Project 6: Literal Extraction Optimizer

Analyze a regex to extract literal strings that MUST appear in any match. Use these literals to quickly skip non-matching regions before running the full regex.

Quick Reference

Attribute Value
Primary Language Rust (or C)
Alternative Languages C++, Go
Difficulty Level 3: Advanced
Time Estimate 1-2 weeks
Knowledge Area Regex Optimization
Tooling Custom Implementation
Prerequisites Projects 4-5, understanding of regex ASTs

What You Will Build

Analyze a regex to extract literal strings that MUST appear in any match.
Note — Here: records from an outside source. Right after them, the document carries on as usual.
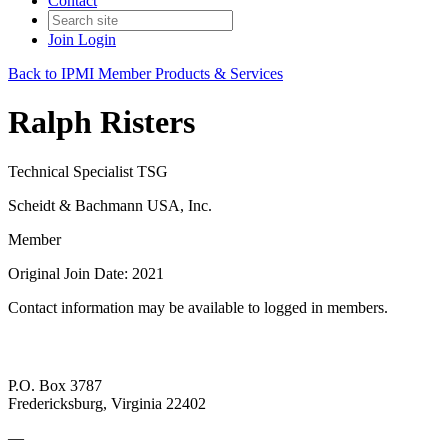
Contact
Join
Login
Back to IPMI Member Products & Services
Ralph Risters
Technical Specialist TSG
Scheidt & Bachmann USA, Inc.
Member
Original Join Date: 2021
Contact information may be available to logged in members.
P.O. Box 3787
Fredericksburg, Virginia 22402
—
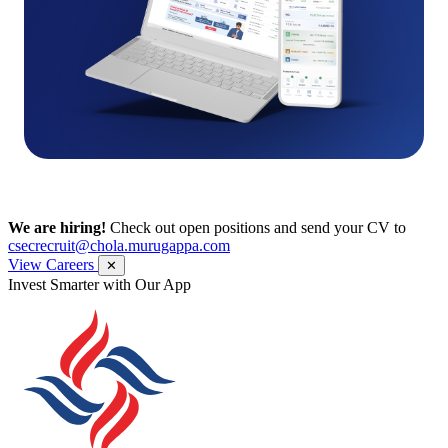
We are hiring!
Check out open positions and send your CV to
csecrecruit@chola.murugappa.com
View Careers
✕
Get Research recommendations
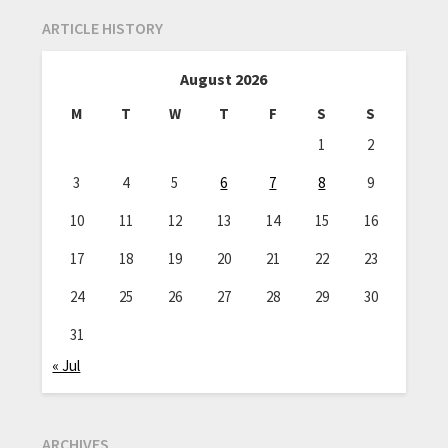
ARTICLE HISTORY
August 2026
M
T
W
T
F
S
S
1
2
3
4
5
6
7
8
9
10
11
12
13
14
15
16
17
18
19
20
21
22
23
24
25
26
27
28
29
30
31
« Jul
ARCHIVES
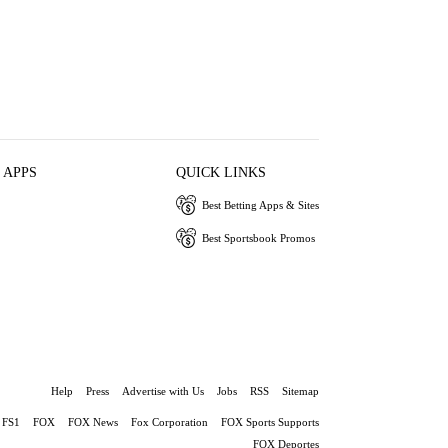
 APPS
QUICK LINKS
Best Betting Apps & Sites
Best Sportsbook Promos
Help
Press
Advertise with Us
Jobs
RSS
Sitemap
FS1
FOX
FOX News
Fox Corporation
FOX Sports Supports
FOX Deportes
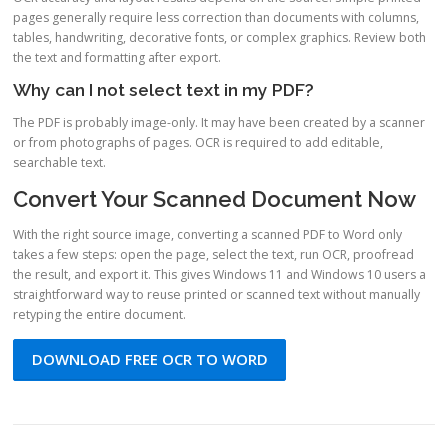
pages generally require less correction than documents with columns,
tables, handwriting, decorative fonts, or complex graphics. Review both
the text and formatting after export.
Why can I not select text in my PDF?
The PDF is probably image-only. It may have been created by a scanner
or from photographs of pages. OCR is required to add editable,
searchable text.
Convert Your Scanned Document Now
With the right source image, converting a scanned PDF to Word only
takes a few steps: open the page, select the text, run OCR, proofread
the result, and export it. This gives Windows 11 and Windows 10 users a
straightforward way to reuse printed or scanned text without manually
retyping the entire document.
DOWNLOAD FREE OCR TO WORD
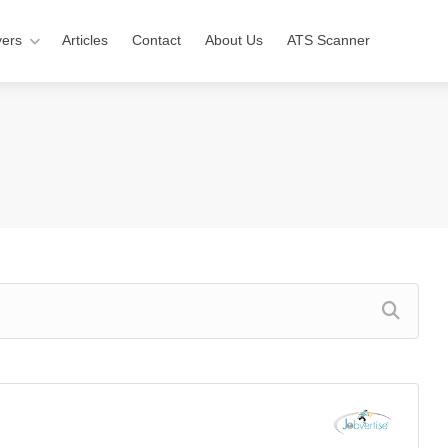
ers
Articles
Contact
About Us
ATS Scanner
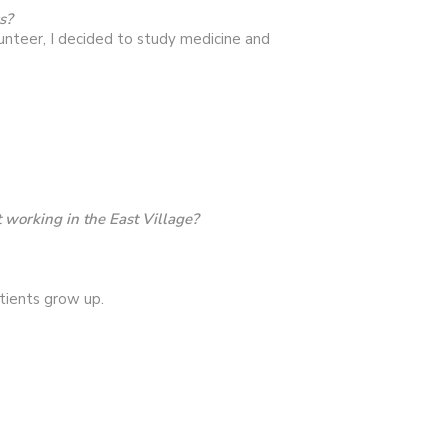
s?
unteer, I decided to study medicine and
working in the East Village?
tients grow up.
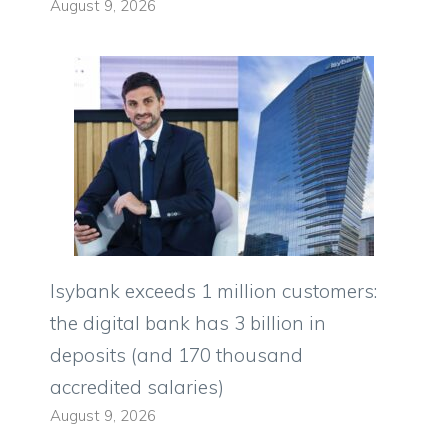
August 9, 2026
Isybank exceeds 1 million customers:
the digital bank has 3 billion in
deposits (and 170 thousand
accredited salaries)
August 9, 2026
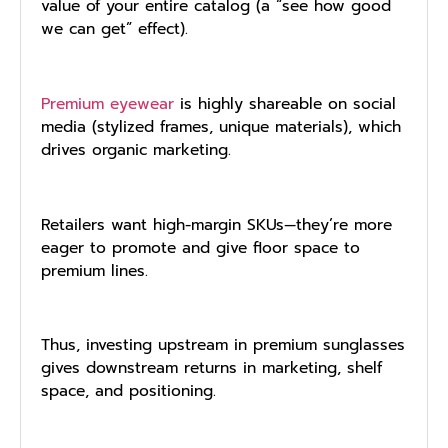
value of your entire catalog (a “see how good
we can get” effect).
Premium eyewear
is highly shareable on social
media (stylized frames, unique materials), which
drives organic marketing.
Retailers want high-margin SKUs—they’re more
eager to promote and give floor space to
premium lines.
Thus, investing upstream in premium sunglasses
gives downstream returns in marketing, shelf
space, and positioning.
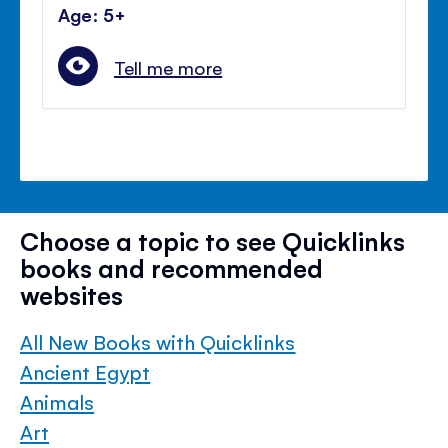
Age: 5+
Tell me more
Choose a topic to see Quicklinks
books and recommended
websites
All New Books with Quicklinks
Ancient Egypt
Animals
Art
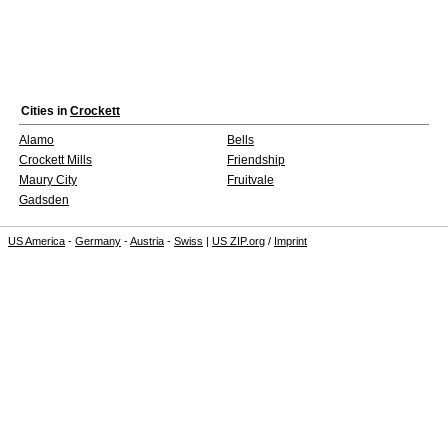
Cities in
Crockett
Alamo
Bells
Crockett Mills
Friendship
Maury City
Fruitvale
Gadsden
US America
-
Germany
-
Austria
-
Swiss
|
US ZIP.org
/
Imprint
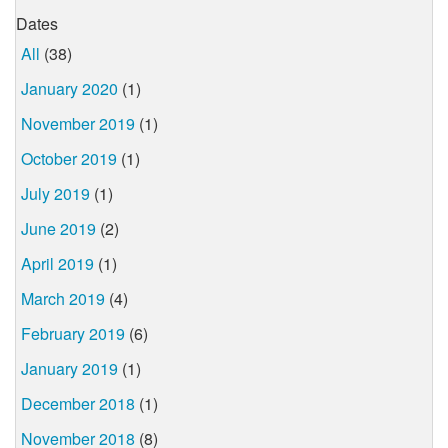
Dates
All
(38)
January 2020
(1)
November 2019
(1)
October 2019
(1)
July 2019
(1)
June 2019
(2)
April 2019
(1)
March 2019
(4)
February 2019
(6)
January 2019
(1)
December 2018
(1)
November 2018
(8)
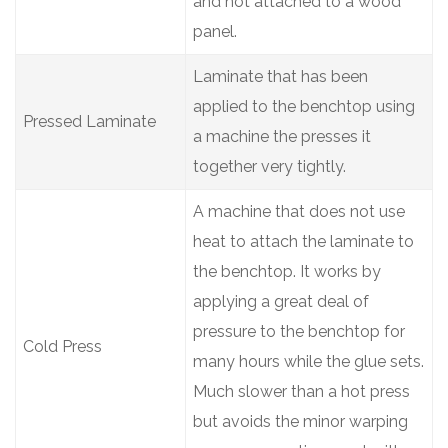
and not attached to a wood
panel.
Laminate that has been
applied to the benchtop using
Pressed Laminate
a machine the presses it
together very tightly.
A machine that does not use
heat to attach the laminate to
the benchtop. It works by
applying a great deal of
pressure to the benchtop for
Cold Press
many hours while the glue sets.
Much slower than a hot press
but avoids the minor warping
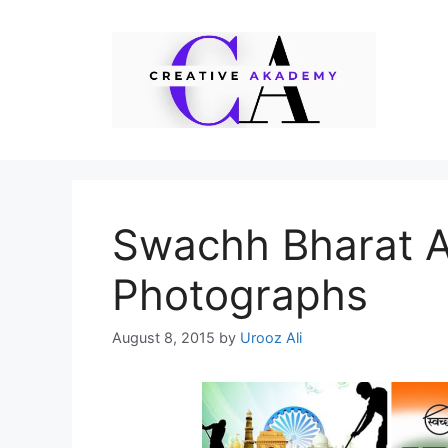
Skip
to
content
Swachh Bharat 
Photographs
August 8, 2015
by
Urooz Ali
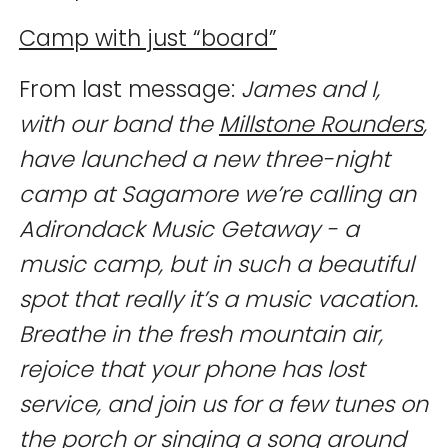
Camp with just “board”
From last message:
James and I,
with our band the
Millstone Rounders
,
have launched a new three-night
camp at Sagamore we’re calling an
Adirondack Music Getaway - a
music camp, but in such a beautiful
spot that really it’s a music vacation.
Breathe in the fresh mountain air,
rejoice that your phone has lost
service, and join us for a few tunes on
the porch or singing a song around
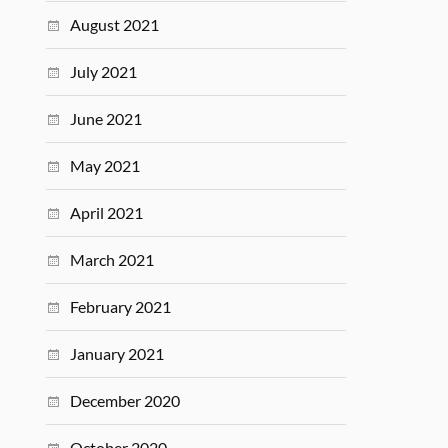
August 2021
July 2021
June 2021
May 2021
April 2021
March 2021
February 2021
January 2021
December 2020
October 2020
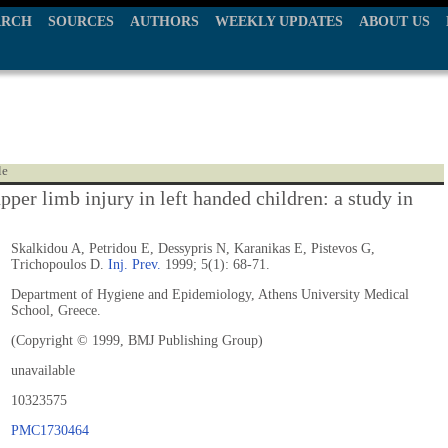
ARCH
SOURCES
AUTHORS
WEEKLY UPDATES
ABOUT US
le
pper limb injury in left handed children: a study in
Skalkidou A, Petridou E, Dessypris N, Karanikas E, Pistevos G,
Trichopoulos D.
Inj. Prev.
1999; 5(1): 68-71.
Department of Hygiene and Epidemiology, Athens University Medical
School, Greece.
(Copyright © 1999, BMJ Publishing Group)
unavailable
10323575
PMC1730464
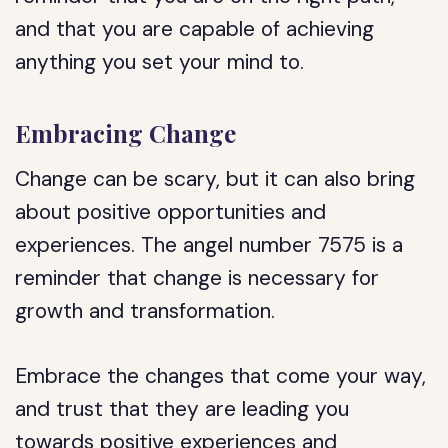
and that you are capable of achieving
anything you set your mind to.
Embracing Change
Change can be scary, but it can also bring
about positive opportunities and
experiences. The angel number 7575 is a
reminder that change is necessary for
growth and transformation.
Embrace the changes that come your way,
and trust that they are leading you
towards positive experiences and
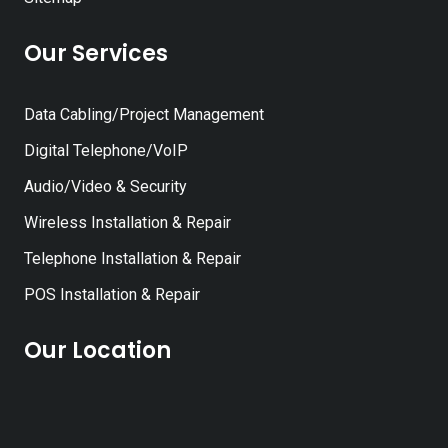
Our Services
Data Cabling/Project Management
Digital Telephone/VoIP
Audio/Video & Security
Wireless Installation & Repair
Telephone Installation & Repair
POS Installation & Repair
Our Location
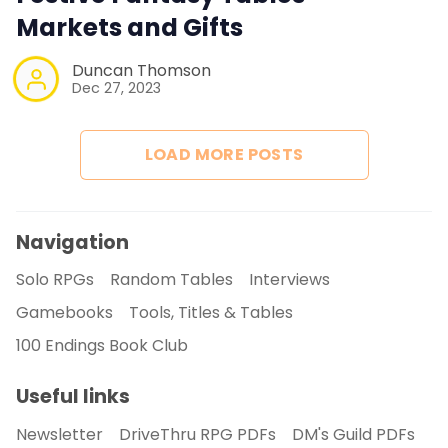
Markets and Gifts
Duncan Thomson
Dec 27, 2023
LOAD MORE POSTS
Navigation
Solo RPGs
Random Tables
Interviews
Gamebooks
Tools, Titles & Tables
100 Endings Book Club
Useful links
Newsletter
DriveThru RPG PDFs
DM's Guild PDFs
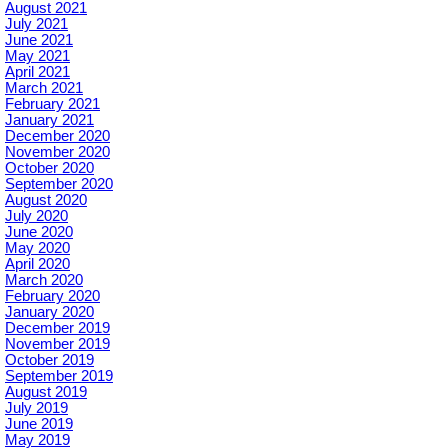
August 2021
July 2021
June 2021
May 2021
April 2021
March 2021
February 2021
January 2021
December 2020
November 2020
October 2020
September 2020
August 2020
July 2020
June 2020
May 2020
April 2020
March 2020
February 2020
January 2020
December 2019
November 2019
October 2019
September 2019
August 2019
July 2019
June 2019
May 2019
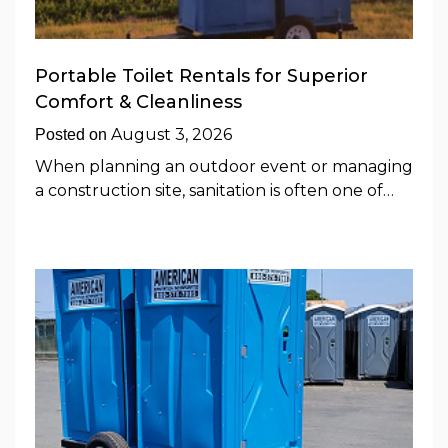
Portable Toilet Rentals for Superior
Comfort & Cleanliness
August 3, 2026
Posted on
When planning an outdoor event or managing
a construction site, sanitation is often one of…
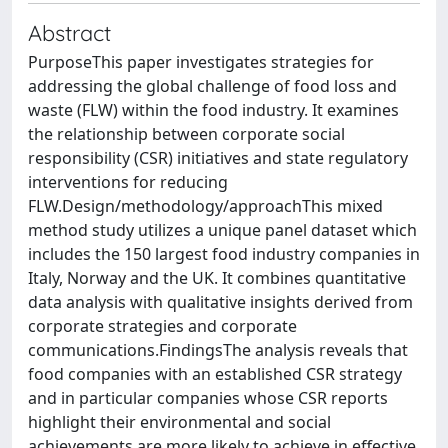
Abstract
PurposeThis paper investigates strategies for
addressing the global challenge of food loss and
waste (FLW) within the food industry. It examines
the relationship between corporate social
responsibility (CSR) initiatives and state regulatory
interventions for reducing
FLW.Design/methodology/approachThis mixed
method study utilizes a unique panel dataset which
includes the 150 largest food industry companies in
Italy, Norway and the UK. It combines quantitative
data analysis with qualitative insights derived from
corporate strategies and corporate
communications.FindingsThe analysis reveals that
food companies with an established CSR strategy
and in particular companies whose CSR reports
highlight their environmental and social
achievements are more likely to achieve in effective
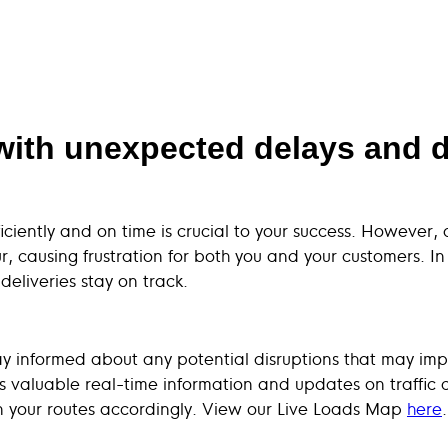
with unexpected delays and di
iciently and on time is crucial to your success. However
causing frustration for both you and your customers. In t
eliveries stay on track.
 stay informed about any potential disruptions that may im
s valuable real-time information and updates on traffic c
an your routes accordingly. View our Live Loads Map
here
.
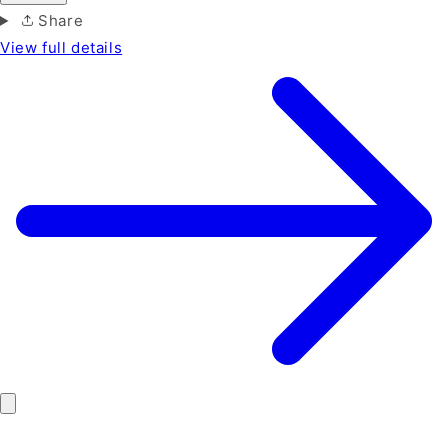
Share
View full details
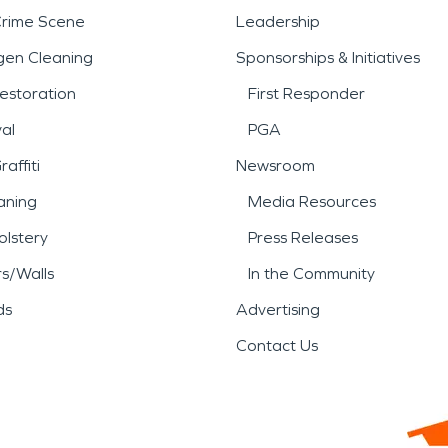
public spaces, and local busi
Crime Scene
Leadership
ienced restoration professio
gen Cleaning
Sponsorships & Initiatives
estoration
First Responder
ommercial properties.
al
PGA
damage, or storm damage an
affiti
Newsroom
aning
Media Resources
 to respond with proven exp
lstery
Press Releases
matters most.
rs/Walls
In the Community
ds
Advertising
Contact Us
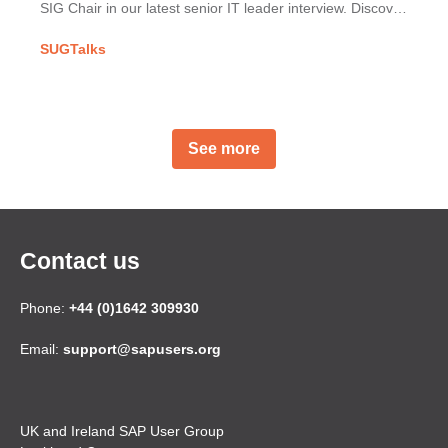
SIG Chair in our latest senior IT leader interview. Discover
Mercury's SAP implementation & his UKISUG journey.
SUGTalks
See more
Contact us
Phone:
+44 (0)1642 309930
Email:
support@sapusers.org
UK and Ireland SAP User Group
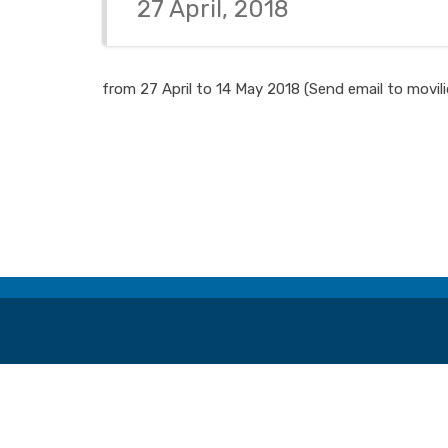
27 April, 2018
from 27 April to 14 May 2018 (Send email to movil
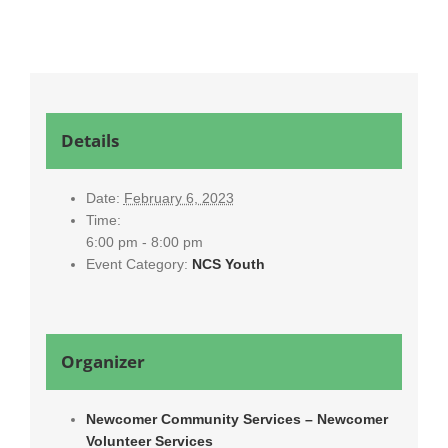
Details
Date:
February 6, 2023
Time:
6:00 pm - 8:00 pm
Event Category:
NCS Youth
Organizer
Newcomer Community Services – Newcomer
Volunteer Services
Use these literals to quickly skip non-matching regions before running the full regex.

Why It Matters

This project builds core skills that appear repeatedly in real-world systems and tooling.

Core Challenges

  • Prefix extraction → maps to “what literal MUST the match start with?”
  • Suffix extraction → maps to “what literal MUST the match end with?”
  • Required substring extraction → maps to “what literal MUST appear somewhere?”
  • Handling alternation(foo|bar).*baz has no common prefix, but “baz” is required

Key Concepts

  • Literal Extraction: regex-syntax crate documentation (Rust)
  • Prefix/Suffix Analysis: Walk the regex AST looking for required literals
  • Prefiltering: Run memchr on literals, verify with full regex

Real-World Outcome

$ ./literal_optimizer "function\s+\w+\s*\(.*async" input.js
Regex analysis:
  Prefix literals: ["function"]
  Suffix literals: ["async"]
  Required substrings: ["function", "async"]

Strategy:
  1. memchr for "function"
  2. If found, check if "async" exists after it
  3. If both found, run full regex on candidate region

Benchmark (10MB JavaScript file):
  Full regex scan: 150ms
  Literal-optimized: 8ms
  Speedup: 18.75x

Analysis of common patterns:
  "TODO": 100% literal, use memchr directly
  "error.*line \d+": prefix "error", can skip most text
  "[a-z]+@[a-z]+\.[a-z]+": no useful literals (email regex)
  "\berror\b": literal "error", boundary check at matches

Implementation Guide

  1. Reproduce the simplest happy-path scenario.
  2. Build the smallest working version of the core feature.
  3. Add input validation and error handling.
  4. Add instrumentation/logging to confirm behavior.
  5. Refactor into clean modules with tests.

Milestones

  • Milestone 1: Minimal working program that runs end-to-end.
  • Milestone 2: Correct outputs for typical inputs.
  • Milestone 3: Robust handling of edge cases.
  • Milestone 4: Clean structure and documented usage.

Validation Checklist

  • Output matches the real-world outcome example
  • Handles invalid inputs safely
  • Provides clear errors and exit codes
  • Repeatable results across runs

References

  • Main guide: TEXT_SEARCH_TOOLS_DEEP_DIVE.md
  • “Regular Expression Matching” by Russ Cox (online articles)